La liberté de pensée exige des médias libres. Les médias libres exigent une technologie libre. Nous exigeons un traitement éthique lorsque nous lisons, lorsque nous écrivons, lorsque nous écoutons, et lorsque nous visionnons.

C’est la ligne de conduite de nos politiques. Nous devons conserver ces politiques jusqu’à notre mort. Parce que dans le cas contraire, quelque chose d’autre va mourir. Quelque chose de tellement précieux que beaucoup, beaucoup, beaucoup de nos pères et de nos mères ont donné leur vie pour cela. Quelque chose de tellement précieux que nous sommes d’accord pour dire que c’est la définition de ce qu’est un être humain. Il mourra si nous ne maintenons pas ces politiques pour le restant de nos jours. Et si nous les maintenons, alors toutes les choses pour lesquelles nous avons lutté se réaliseront parce que partout sur la planète, chaque personne pourra lire librement. Parce que tous les Einstein des rues auront le droit d’apprendre. Parce que tous les Stravinsky deviendront des compositeurs. Parce que tous les Socks deviendront des chercheurs en physique. Parce que l’humanité sera connectée et que chaque esprit sera autorisé à apprendre et aucun esprit ne sera écrasé pour avoir mal pensé.

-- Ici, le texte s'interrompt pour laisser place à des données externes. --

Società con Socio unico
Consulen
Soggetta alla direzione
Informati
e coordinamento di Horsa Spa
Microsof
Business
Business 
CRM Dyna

Nous sommes à un moment décisif où nous pouvons choisir de soutenir cette grande révolution que nous avons bâtie bit après bit depuis un millénaire, ou de tout laisser tomber, par commodité, par simplicité de parler avec nos amis, pour la rapidité des recherches, ou d’autres choses vraiment importantes…

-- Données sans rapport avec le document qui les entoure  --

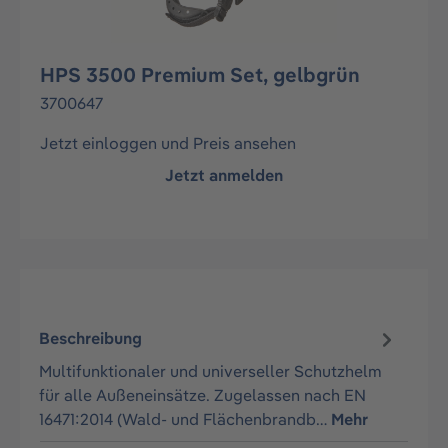
HPS 3500 Premium Set, gelbgrün
3700647
Jetzt einloggen und Preis ansehen
Jetzt anmelden
Beschreibung
Multifunktionaler und universeller Schutzhelm
für alle Außeneinsätze. Zugelassen nach EN
16471:2014 (Wald- und Flächenbrandb…
Mehr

Je disais en 2004 ici même et je le redis maintenant : « Nous pouvons vaincre. Nous pouvons être la génération des personnes qui ont terminé le travail de construire la liberté de pensée ».

Je ne l’ai pas dit alors, mais je dois le faire maintenant que nous sommes aussi potentiellement la génération qui l’aura perdue.

Nous pouvons régresser dans une inquisition pire que toutes les inquisitions qui ont jamais existé. Elle n’usera peut-être pas tant de torture, elle ne sera peut-être pas aussi sanguinaire, mais elle sera bien plus efficace. Et nous ne devons absolument pas laisser cela arriver. Trop de gens se sont battus pour nous. Trop de gens sont morts pour nous. Trop de gens ont espéré et rêvé pour ce que nous pouvons encore réaliser.

Nous ne devons pas échouer.

Merci beaucoup.

Questions / Réponses

Q  : Merci. Vous avez dépeint un possible avenir vraiment horrible. Pouvez-vous nommer des organisations ou groupes aux États-Unis d’Amérique qui soutiennent des actions allant dans votre sens, dans votre vision positive de transformer la société ?

R : Pas seulement aux États-Unis d’Amérique mais partout dans le monde, nous avons des organisations qui se préoccupent des libertés numériques. L’« Electronic Frontier Foundation » aux États-Unis d’Amérique, « La Quadrature du Net » en France, « Bits of Freedom » aux Pays-Bas et j’en passe.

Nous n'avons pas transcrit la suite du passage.